Shá Cage on Kirby and her career


Shá Cage is a singular presence in Twin Cities arts scene. Indeed, from her base here, the skilled actor, recognized playwright and stellar spoken word artist, is internationally accomplished. She has acted at Pangea World Theater, Theatre de la Jeune Lune and Frank Theatre, wrote Famous Amos (directed by Kim Hines at Illusion Theatre), the true telling of a homophobic hate crime and criss-crosses the globe performing spoken word in L.A., London, Paris and beyond. As well, she owns and operates Minnesota Spoken Word Association (MNSWA) with her intimate — wordsmith and actor e.g. bailey, who has solidly established a name of his own. MNSWA founded and administers the talent agency TruRuts Endeavors, the film company Tru Life Films and Speakeasy Records which features celebrated firebrand Truthmaze and released Sha’s recording debut, Amber People in June. There’s much more, but you get the idea. Currently, she is at History Theatre (St. Paul) through Nov. 4, in Syl Jones’ Kirby, taken from the life of Minnesota Twins immortal Kirby Puckett She spoke with Dwight Hobbes for Twin Cities Daily Planet.

DWIGHT HOBBES: Who are you in “Kirby”?
SHA CAGE: I primarily play Kirby’s wife, but [it’s] a dual part which has me also portraying his mother Catherine. The sexy and slightly attitudinal voice you hear from the house is also moi. His mother colors the picture at the beginning of his career as it relates to his ambition, his love for the sport and the web of love and support he was raised around. His wife paints the canvass mid-career to end of the career. Through her, we see both of their fears, his vulnerability, his depression years and the struggles they had inside and outside the public’s eye.

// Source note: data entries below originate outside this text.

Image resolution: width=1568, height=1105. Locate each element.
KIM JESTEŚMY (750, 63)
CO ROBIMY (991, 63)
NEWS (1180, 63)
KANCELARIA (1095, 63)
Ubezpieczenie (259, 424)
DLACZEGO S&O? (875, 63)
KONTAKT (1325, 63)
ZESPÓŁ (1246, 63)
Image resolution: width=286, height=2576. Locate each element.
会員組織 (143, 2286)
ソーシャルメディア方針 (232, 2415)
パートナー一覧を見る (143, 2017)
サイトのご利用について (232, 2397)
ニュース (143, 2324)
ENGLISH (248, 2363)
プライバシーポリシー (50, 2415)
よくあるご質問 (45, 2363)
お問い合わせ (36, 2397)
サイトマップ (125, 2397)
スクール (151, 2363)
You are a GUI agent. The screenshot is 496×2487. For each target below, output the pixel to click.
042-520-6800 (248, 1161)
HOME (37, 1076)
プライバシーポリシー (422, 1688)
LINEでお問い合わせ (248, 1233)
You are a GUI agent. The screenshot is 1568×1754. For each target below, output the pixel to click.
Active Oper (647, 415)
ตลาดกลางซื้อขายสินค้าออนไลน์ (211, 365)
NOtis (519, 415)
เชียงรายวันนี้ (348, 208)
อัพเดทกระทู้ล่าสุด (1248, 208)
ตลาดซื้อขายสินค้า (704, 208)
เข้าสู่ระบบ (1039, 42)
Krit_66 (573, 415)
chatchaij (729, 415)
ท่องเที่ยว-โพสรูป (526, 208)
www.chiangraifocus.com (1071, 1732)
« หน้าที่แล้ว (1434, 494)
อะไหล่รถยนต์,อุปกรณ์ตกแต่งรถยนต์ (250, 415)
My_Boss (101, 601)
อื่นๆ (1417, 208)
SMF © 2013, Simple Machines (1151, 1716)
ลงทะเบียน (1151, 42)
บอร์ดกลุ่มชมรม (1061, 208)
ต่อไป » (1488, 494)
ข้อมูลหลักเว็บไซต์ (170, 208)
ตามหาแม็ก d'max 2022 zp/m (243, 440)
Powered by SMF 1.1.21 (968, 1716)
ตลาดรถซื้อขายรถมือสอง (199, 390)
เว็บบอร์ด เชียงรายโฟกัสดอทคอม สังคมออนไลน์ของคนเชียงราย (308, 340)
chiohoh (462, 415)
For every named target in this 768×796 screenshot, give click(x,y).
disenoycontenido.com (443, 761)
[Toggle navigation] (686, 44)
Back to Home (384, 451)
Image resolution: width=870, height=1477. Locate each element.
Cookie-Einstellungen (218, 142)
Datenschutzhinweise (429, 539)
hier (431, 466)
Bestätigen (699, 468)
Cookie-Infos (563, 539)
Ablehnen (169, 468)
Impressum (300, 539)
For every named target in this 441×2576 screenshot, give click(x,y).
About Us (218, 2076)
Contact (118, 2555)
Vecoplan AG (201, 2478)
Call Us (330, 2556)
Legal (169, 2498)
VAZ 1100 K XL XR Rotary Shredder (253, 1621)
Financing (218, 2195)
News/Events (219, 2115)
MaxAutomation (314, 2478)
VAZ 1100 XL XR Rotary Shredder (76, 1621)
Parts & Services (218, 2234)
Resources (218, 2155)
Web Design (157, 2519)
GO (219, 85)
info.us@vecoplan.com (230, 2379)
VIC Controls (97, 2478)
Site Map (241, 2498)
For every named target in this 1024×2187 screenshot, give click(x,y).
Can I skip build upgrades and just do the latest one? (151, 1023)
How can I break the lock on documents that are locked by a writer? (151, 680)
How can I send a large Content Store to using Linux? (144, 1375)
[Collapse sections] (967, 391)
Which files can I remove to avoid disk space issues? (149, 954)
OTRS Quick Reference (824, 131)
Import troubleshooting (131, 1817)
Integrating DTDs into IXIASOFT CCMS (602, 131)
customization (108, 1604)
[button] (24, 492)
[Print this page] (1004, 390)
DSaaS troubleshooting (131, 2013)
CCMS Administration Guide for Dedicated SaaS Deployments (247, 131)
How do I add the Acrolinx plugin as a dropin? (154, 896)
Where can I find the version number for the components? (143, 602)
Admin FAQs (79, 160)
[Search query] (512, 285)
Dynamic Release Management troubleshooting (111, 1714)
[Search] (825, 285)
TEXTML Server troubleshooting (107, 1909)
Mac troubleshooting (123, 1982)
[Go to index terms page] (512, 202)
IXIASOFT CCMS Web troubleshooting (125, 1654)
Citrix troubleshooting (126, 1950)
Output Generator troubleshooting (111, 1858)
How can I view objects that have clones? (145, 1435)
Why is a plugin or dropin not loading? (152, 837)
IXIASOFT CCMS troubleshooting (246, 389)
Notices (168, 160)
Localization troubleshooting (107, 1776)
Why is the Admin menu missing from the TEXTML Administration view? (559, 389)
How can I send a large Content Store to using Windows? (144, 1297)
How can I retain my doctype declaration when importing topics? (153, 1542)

DH: Has doing this character given you any opportunity to strengthen your craft?
CAGE: Absolutely. Acting is an art form that is always pushing and inquiring. It’s always asking questions and demanding honest answers. Playing Kirby’s wife — and mother — has taught me a lot about focus.

DH: You’re not much a sports nut, are you? What’s being in a play about a baseball player mean to you?
CAGE: Actually, I am a bit sweet on some sports. Basketball and football in particular. My brother was an athlete most of his life and I attend a huge percentage of my nephews little league games. I’m the crazy aunt on the sideline that screams and shouts at the referee. The play has definitely piqued my interest in [baseball] and the admiration of the sport as a whole. The way Syl writes the play makes me feel as if I’ve been missing out on something big. More than anything, I think it brings home Kirby’s deep unfledged love for this incredible sport and his ability to defy the odds. There’s something that’s truly amazing about that! Even for a non-baseball fan.

DH: How different do you find acting in a script from performing spoken word?
CAGE: I find the two quite similar. My ability as a Spoken Word poet are hugely strengthened by my acting training, from breath control to projection to performance qualities. The largest difference is that most scripts require that I become someone else to bring that story to life, whereas with 90% of my Spoken Word performances, I am the writer and am telling stories. There’s a different type of vulnerability in Spoken Word.

DH: You’re so successful with MNSWA and Tru Ruts. Why do keep returning to acting?
CAGE: Because it’s my first love. I can’t imagine myself not being able to act. Frankly, doing plays and film work informs the other work I do through MNSWA and Tru Ruts performances. At the end of the day it’s about craft right? About fine tuning and shaping and sculpting new parts of yourself that you can stand back and look at and smile. It’s funny, but that’s how I feel after each play I do.

DH: You’re working in this cast with a veritable living legend, Terry Bellamy. How’s that feel?
CAGE: Terry’s the man!. He’s always full of great advice, laughter, and of course talent. It’s been great to work with him and observe how he approaches his character with fierce
commitment. I love his energy.

DH: What’s next?
CAGE: I’ll be featured on the BET Awards on October 14. As well, a Spoken Word spot I did with e.g.bailey for Target is running at this time and again on CBS. Then I’ll be doing some traveling through the end of the year. Back to England for a week, then to Kenya where a satellite program of the MN Spoken Word Association has been launched. On Nov. 10th I’m curating a show at the Minneapolis Central Library titled “I Could Not Live at Home” which raises awareness about youth that live on the streets or outside of home. Outside of finishing a play titled “Women & War” with Mama Mosaic, I’ll of course continue writing, performing, youth-work and listening to what the wind whispers in my ear.